**INSTRUCTIONS FOR THE TASK:** Your answer must be the exact lines below, starting with the line with "Admirez la finesse et l’esthétisme de nos" and going on through the line with "Kollektivversuche mit zwei", both included, with no pictures.

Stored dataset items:
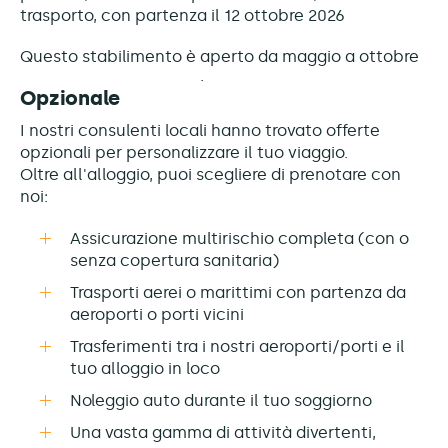
trasporto, con partenza il 12 ottobre 2026
Questo stabilimento è
aperto da maggio a ottobre
Opzionale
I nostri consulenti locali hanno trovato offerte
opzionali per personalizzare il tuo viaggio.
Oltre all'alloggio, puoi scegliere di prenotare con
noi:
Assicurazione multirischio completa (con o
senza copertura sanitaria)
Trasporti aerei o marittimi con partenza da
aeroporti o porti vicini
Trasferimenti tra i nostri aeroporti/porti e il
tuo alloggio in loco
Noleggio auto durante il tuo soggiorno
Una vasta gamma di attività divertenti,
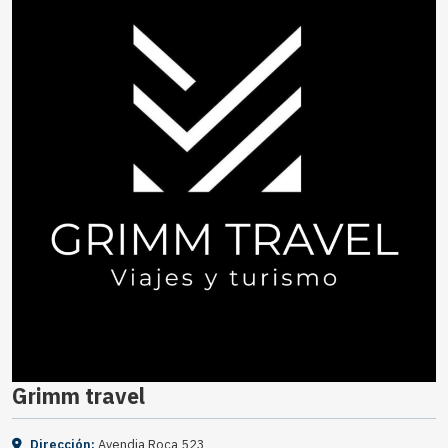
Grimm travel
Dirección:
Avendia Roca 523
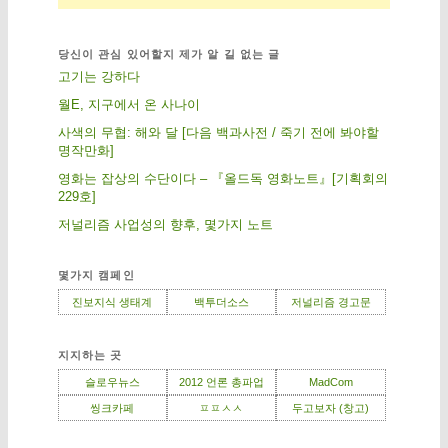
당신이 관심 있어할지 제가 알 길 없는 글
고기는 강하다
월E, 지구에서 온 사나이
사색의 무협: 해와 달 [다음 백과사전 / 죽기 전에 봐야할
명작만화]
영화는 잡상의 수단이다 – 『올드독 영화노트』[기획회의
229호]
저널리즘 사업성의 향후, 몇가지 노트
몇가지 캠페인
진보지식 생태계
백투더소스
저널리즘 경고문
지지하는 곳
슬로우뉴스
2012 언론 총파업
MadCom
씽크카페
ㅍㅍㅅㅅ
두고보자 (창고)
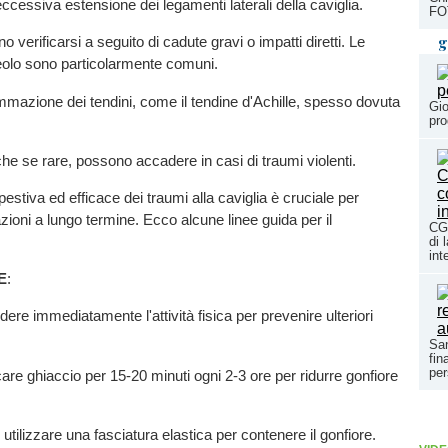
cessiva estensione dei legamenti laterali della caviglia.
FO
g
o verificarsi a seguito di cadute gravi o impatti diretti. Le
leolo sono particolarmente comuni.
iammazione dei tendini, come il tendine d'Achille, spesso dovuta
Gio
pro
che se rare, possono accadere in casi di traumi violenti.
estiva ed efficace dei traumi alla caviglia è cruciale per
zioni a lungo termine. Ecco alcune linee guida per il
CGI
di 
int
E
:
ere immediatamente l'attività fisica per prevenire ulteriori
San
fin
per
care ghiaccio per 15-20 minuti ogni 2-3 ore per ridurre gonfiore
: utilizzare una fasciatura elastica per contenere il gonfiore.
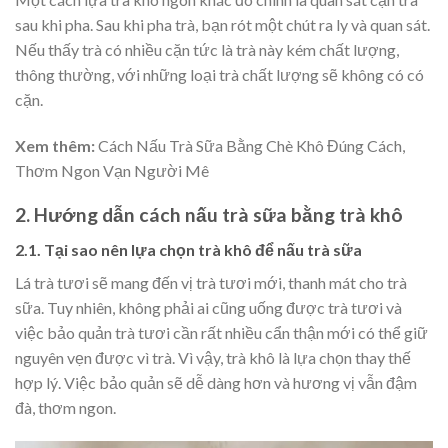
sau khi pha. Sau khi pha trà, bạn rót một chút ra ly và quan sát.
Nếu thấy trà có nhiều cặn tức là trà này kém chất lượng,
thông thường, với những loại trà chất lượng sẽ không có có
cặn.
Xem thêm:
Cách Nấu Trà Sữa Bằng Chè Khô Đúng Cách,
Thơm Ngon Vạn Người Mê​
2. Hướng dẫn cách nấu trà sữa bằng trà khô
2.1. Tại sao nên lựa chọn trà khô để nấu trà sữa
Lá trà tươi sẽ mang đến vị trà tươi mới, thanh mát cho trà
sữa. Tuy nhiên, không phải ai cũng uống được trà tươi và
việc bảo quản trà tươi cần rất nhiều cẩn thận mới có thể giữ
nguyên vẹn được vì trà. Vì vậy, trà khô là lựa chọn thay thế
hợp lý. Việc bảo quản sẽ dễ dàng hơn và hương vị vẫn đậm
đà, thơm ngon.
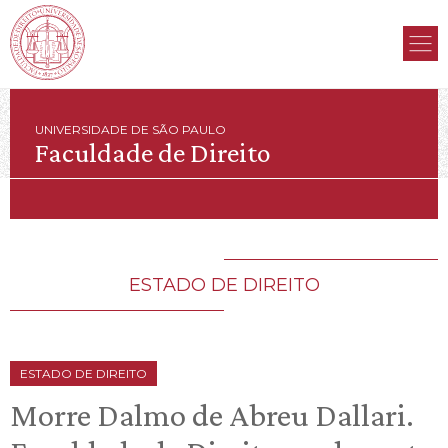
UNIVERSIDADE DE SÃO PAULO
Faculdade de Direito
ESTADO DE DIREITO
ESTADO DE DIREITO
Morre Dalmo de Abreu Dallari.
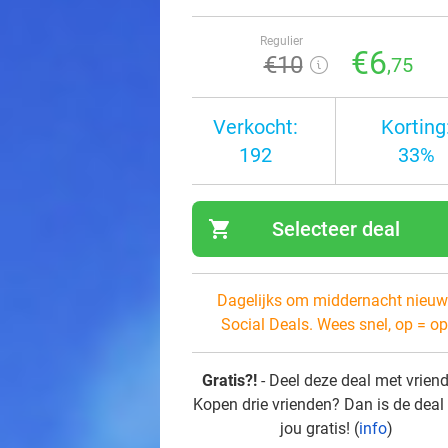
Regulier
€6
€10
,75
Verkocht:
Korting
192
33%
shopping_cart
Selecteer deal
navi
Dagelijks om middernacht nieuw
Social Deals. Wees snel, op = op
Gratis?!
- Deel deze deal met vrien
Kopen drie vrienden? Dan is de deal
jou gratis! (
info
)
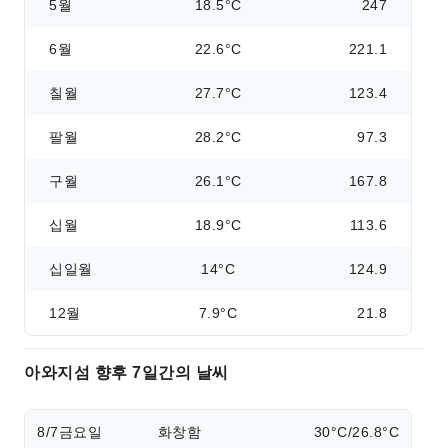
5월
18.5°C
247
6월
22.6°C
221.1
칠월
27.7°C
123.4
팔월
28.2°C
97.3
구월
26.1°C
167.8
십월
18.9°C
113.6
십일월
14°C
124.9
12월
7.9°C
21.8
아와지섬 향후 7일간의 날씨
8/7
금요일
화창함
30°C/26.8°C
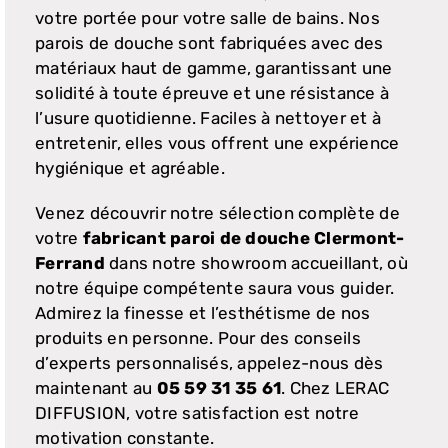
votre portée pour votre salle de bains. Nos
parois de douche sont fabriquées avec des
matériaux haut de gamme, garantissant une
solidité à toute épreuve et une résistance à
l’usure quotidienne. Faciles à nettoyer et à
entretenir, elles vous offrent une expérience
hygiénique et agréable.
Venez découvrir notre sélection complète de
votre
fabricant paroi de douche Clermont-
Ferrand
dans notre showroom accueillant, où
notre équipe compétente saura vous guider.
Admirez la finesse et l’esthétisme de nos
produits en personne. Pour des conseils
d’experts personnalisés, appelez-nous dès
maintenant au
05 59 31 35 61
. Chez LERAC
DIFFUSION, votre satisfaction est notre
motivation constante.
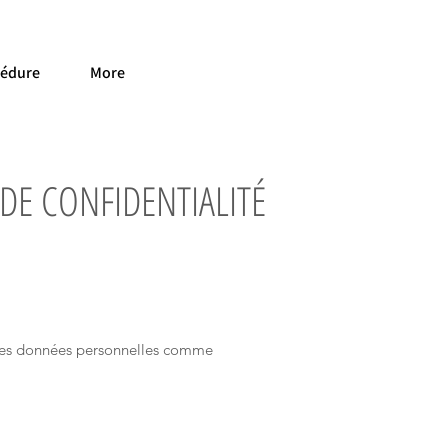
cédure
More
 DE CONFIDENTIALITÉ
t des données personnelles comme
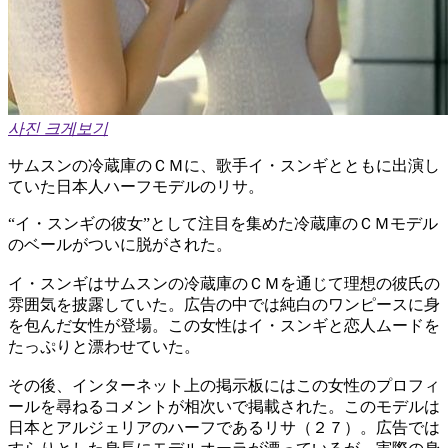
사진 크게보기
サムスンの冷蔵庫のＣＭに、歌手イ・スンギとともに出演し
ていた日本人ハーフモデルのリサ。
“イ・スンギの彼女”として注目を集めた冷蔵庫のＣＭモデル
のベールがついに脱がされた。
イ・スンギはサムスンの冷蔵庫のＣＭを通じて理想の彼氏の
雰囲気を披露していた。広告の中では純白のワンピースに身
を包んだ女性が登場。この女性はイ・スンギと恋人ムードを
たっぷりと漂わせていた。
その後、インターネット上の掲示板にはこの女性のプロフィ
ールを尋ねるコメントが相次いで掲載された。このモデルは
日本とアルジェリアのハーフであるリサ（２７）。広告では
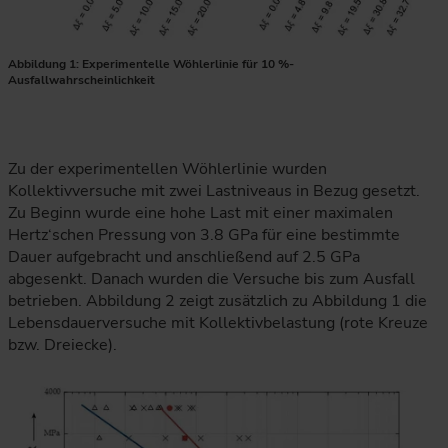
Abbildung 1: Experimentelle Wöhlerlinie für 10 %-
Ausfallwahrscheinlichkeit
Zu der experimentellen Wöhlerlinie wurden
Kollektivversuche mit zwei Lastniveaus in Bezug gesetzt.
Zu Beginn wurde eine hohe Last mit einer maximalen
Hertz‘schen Pressung von 3.8 GPa für eine bestimmte
Dauer aufgebracht und anschließend auf 2.5 GPa
abgesenkt. Danach wurden die Versuche bis zum Ausfall
betrieben. Abbildung 2 zeigt zusätzlich zu Abbildung 1 die
Lebensdauerversuche mit Kollektivbelastung (rote Kreuze
bzw. Dreiecke).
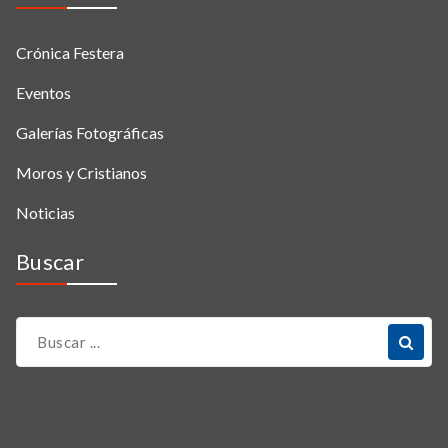
Crónica Festera
Eventos
Galerías Fotográficas
Moros y Cristianos
Noticias
Buscar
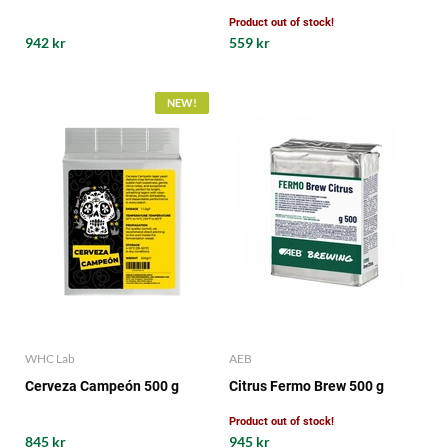
Product out of stock!
942 kr
559 kr
NEW!
WHC Lab
AEB
Cerveza Campeón 500 g
Citrus Fermo Brew 500 g
Product out of stock!
845 kr
945 kr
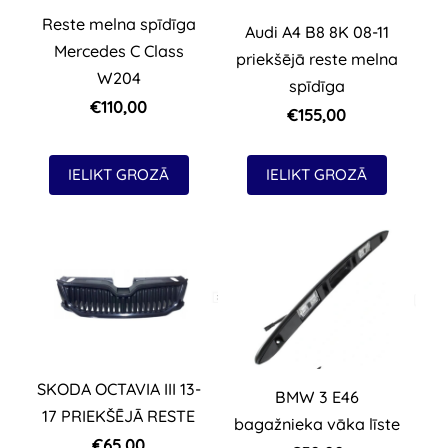
Reste melna spīdīga
Audi A4 B8 8K 08-11
Mercedes C Class
priekšējā reste melna
W204
spīdīga
€110,00
€155,00
IELIKT GROZĀ
IELIKT GROZĀ
SKODA OCTAVIA III 13-
BMW 3 E46
17 PRIEKŠĒJĀ RESTE
bagažnieka vāka līste
€65,00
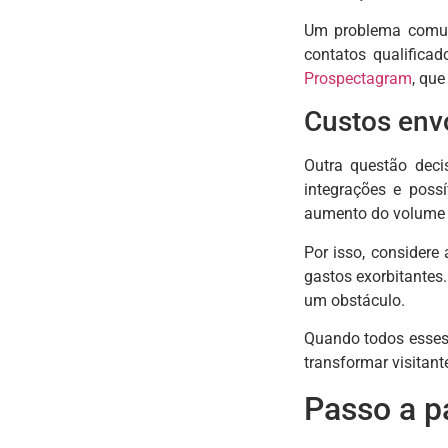
Um problema comum 
contatos qualifica
Prospectagram
, que
Custos envo
Outra questão deci
integrações e poss
aumento do volume d
Por isso, considere
gastos exorbitantes.
um obstáculo.
Quando todos esses 
transformar visitante
Passo a p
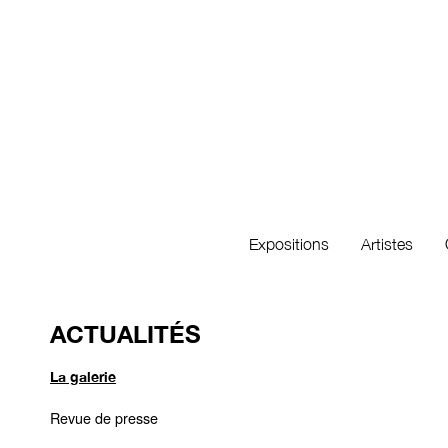
Expositions
Artistes
ACTUALITÉS
La galerie
Revue de presse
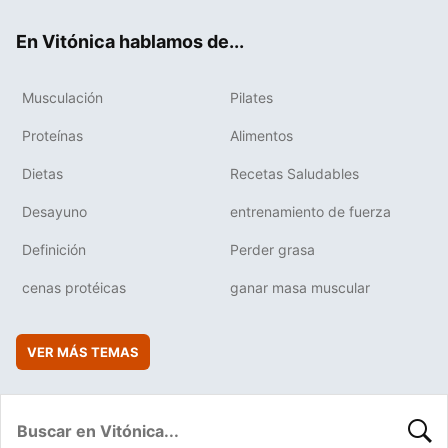
ok
e
am
rd
En Vitónica hablamos de...
Musculación
Pilates
Proteínas
Alimentos
Dietas
Recetas Saludables
Desayuno
entrenamiento de fuerza
Definición
Perder grasa
cenas protéicas
ganar masa muscular
VER MÁS TEMAS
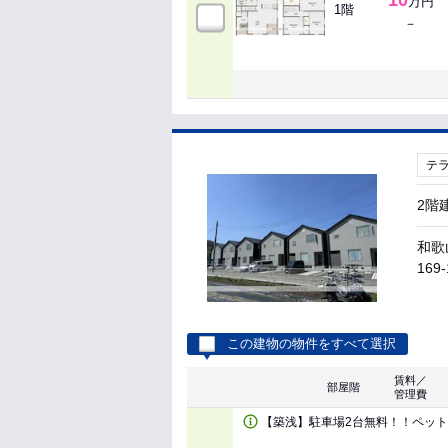
10
万円
1階
－
テ
2階
和歌
169-
この建物の物件をすべて選択
賃料／
部屋階
管理費
【築浅】駐車場2台無料！！ペッ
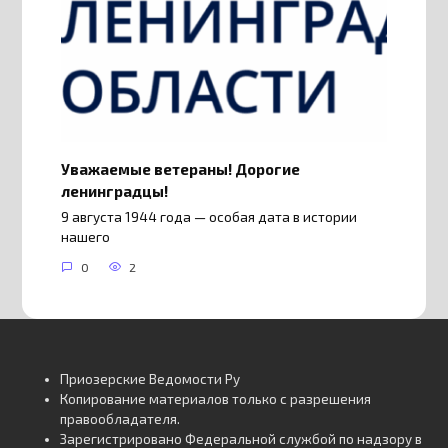
Уважаемые ветераны! Дорогие
ленинградцы!
9 августа 1944 года — особая дата в истории
нашего
0
2
Приозерские Ведомости Ру
Копирование материалов только с разрешения
правообладателя.
Зарегистрировано Федеральной службой по надзору в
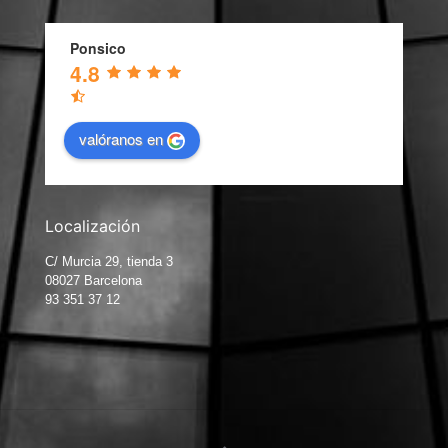
Ponsico
4.8
valóranos en
Localización
C/ Murcia 29, tienda 3
08027 Barcelona
93 351 37 12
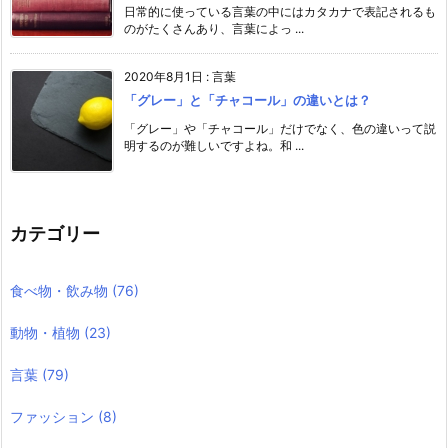
日常的に使っている言葉の中にはカタカナで表記されるも
のがたくさんあり、言葉によっ ...
2020年8月1日
:
言葉
「グレー」と「チャコール」の違いとは？
「グレー」や「チャコール」だけでなく、色の違いって説
明するのが難しいですよね。和 ...
カテゴリー
食べ物・飲み物
(76)
動物・植物
(23)
言葉
(79)
ファッション
(8)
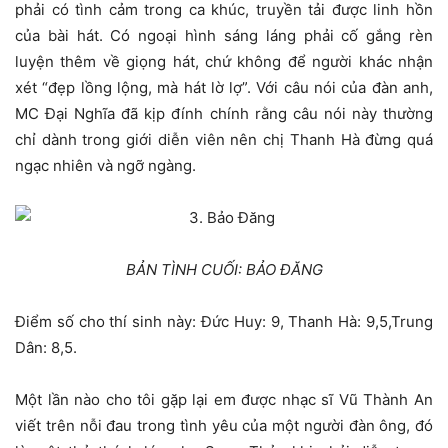
phải có tình cảm trong ca khúc, truyền tải được linh hồn
của bài hát. Có ngoại hình sáng láng phải cố gắng rèn
luyện thêm về giọng hát, chứ không để người khác nhận
xét “đẹp lồng lộng, mà hát lờ lợ”. Với câu nói của đàn anh,
MC Đại Nghĩa đã kịp đính chính rằng câu nói này thường
chỉ dành trong giới diễn viên nên chị Thanh Hà đừng quá
ngạc nhiên và ngỡ ngàng.
BẢN TÌNH CUỐI: BẢO ĐĂNG
Điểm số cho thí sinh này: Đức Huy: 9, Thanh Hà: 9,5,Trung
Dân: 8,5.
Một lần nào cho tôi gặp lại em được nhạc sĩ Vũ Thành An
viết trên nỗi đau trong tình yêu của một người đàn ông, đó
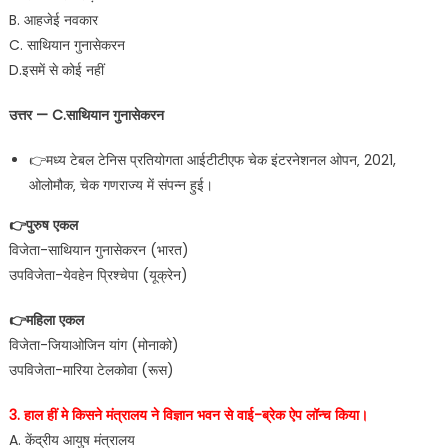
B. आहजेई नवकार
C. साथियान गुनासेकरन
D.इसमें से कोई नहीं
उत्तर — C.साथियान गुनासेकरन
👉मध्य टेबल टेनिस प्रतियोगता आईटीटीएफ चेक इंटरनेशनल ओपन‚ 2021,
ओलोमौक‚ चेक गणराज्य में संपन्न हुई।
👉पुरुष एकल
विजेता-साथियान गुनासेकरन (भारत)
उपविजेता-येवहेन प्रिश्चेपा (यूक्रेन)
👉महिला एकल
विजेता-जियाओजिन यांग (मोनाको)
उपविजेता-मारिया टेलकोवा (रूस)
3. हाल हीं मे किसने मंत्रालय ने विज्ञान भवन से वाई-ब्रेक ऐप लॉन्च किया।
A. केंद्रीय आयुष मंत्रालय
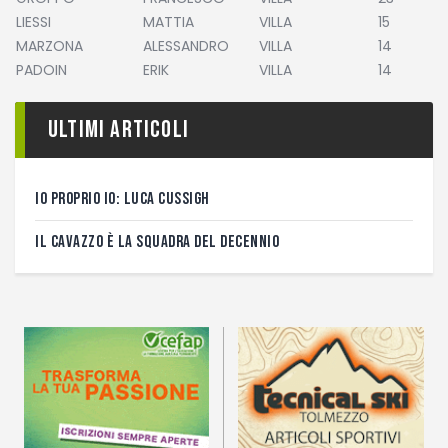
LIESSI
MATTIA
VILLA
15
MARZONA
ALESSANDRO
VILLA
14
PADOIN
ERIK
VILLA
14
Ultimi articoli
IO PROPRIO IO: LUCA CUSSIGH
IL CAVAZZO È LA SQUADRA DEL DECENNIO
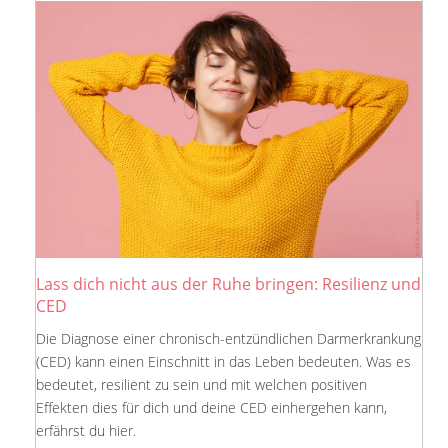
Lass dich nicht aus der Ruhe bringen: Resilienz und
CED
Die Diagnose einer chronisch-entzündlichen Darmerkrankung
(CED) kann einen Einschnitt in das Leben bedeuten. Was es
bedeutet, resilient zu sein und mit welchen positiven
Effekten dies für dich und deine CED einhergehen kann,
erfährst du hier.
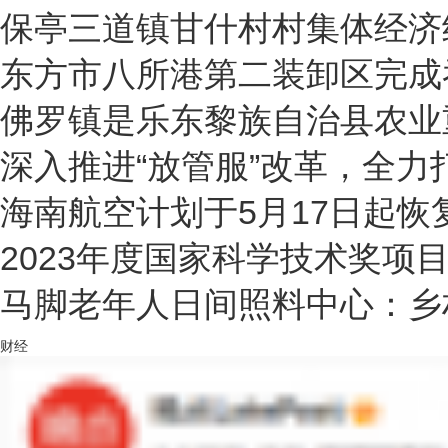
保亭三道镇甘什村村集体经济
东方市八所港第二装卸区完成吞
佛罗镇是乐东黎族自治县农业
深入推进“放管服”改革，全力
海南航空计划于5月17日起恢
2023年度国家科学技术奖项
马脚老年人日间照料中心：乡
财经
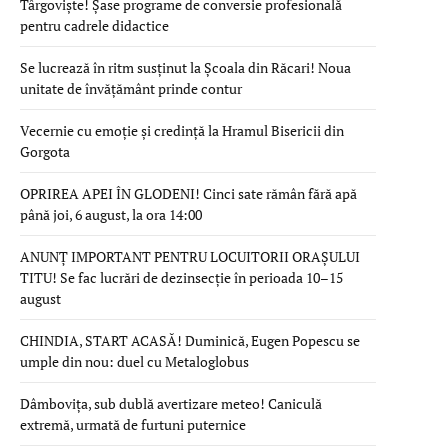
Târgoviște! Șase programe de conversie profesională
pentru cadrele didactice
Se lucrează în ritm susținut la Școala din Răcari! Noua
unitate de învățământ prinde contur
Vecernie cu emoție și credință la Hramul Bisericii din
Gorgota
OPRIREA APEI ÎN GLODENI! Cinci sate rămân fără apă
până joi, 6 august, la ora 14:00
ANUNȚ IMPORTANT PENTRU LOCUITORII ORAȘULUI
TITU! Se fac lucrări de dezinsecție în perioada 10–15
august
CHINDIA, START ACASĂ! Duminică, Eugen Popescu se
umple din nou: duel cu Metaloglobus
Dâmbovița, sub dublă avertizare meteo! Caniculă
extremă, urmată de furtuni puternice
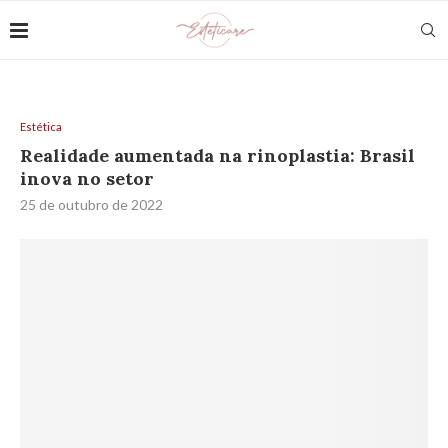
Estética
Realidade aumentada na rinoplastia: Brasil
inova no setor
25 de outubro de 2022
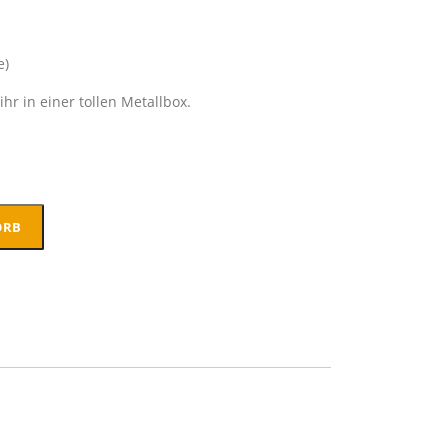
e)
ihr in einer tollen Metallbox.
ORB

**EXERCISE ANSWER:**
Admirez la finesse et l’esthétisme de nos
produits en personne. Pour des conseils
d’experts personnalisés, appelez-nous dès
maintenant au
05 59 31 35 61
. Chez LERAC
DIFFUSION, votre satisfaction est notre
motivation constante.
cédure
More
 DE CONFIDENTIALITÉ
t des données personnelles comme
사진 크게보기
サムスンの冷蔵庫のＣＭに、歌手イ・スンギとともに出演し
ていた日本人ハーフモデルのリサ。
“イ・スンギの彼女”として注目を集めた冷蔵庫のＣＭモデル
のベールがついに脱がされた。
イ・スンギはサムスンの冷蔵庫のＣＭを通じて理想の彼氏の
雰囲気を披露していた。広告の中では純白のワンピースに身
を包んだ女性が登場。この女性はイ・スンギと恋人ムードを
たっぷりと漂わせていた。
その後、インターネット上の掲示板にはこの女性のプロフィ
ールを尋ねるコメントが相次いで掲載された。このモデルは
日本とアルジェリアのハーフであるリサ（２７）。広告では
Abbildung 1: Experimentelle Wöhlerlinie für 10 %-
Ausfallwahrscheinlichkeit
Zu der experimentellen Wöhlerlinie wurden
Kollektivversuche mit zwei Lastniveaus in Bezug gesetzt.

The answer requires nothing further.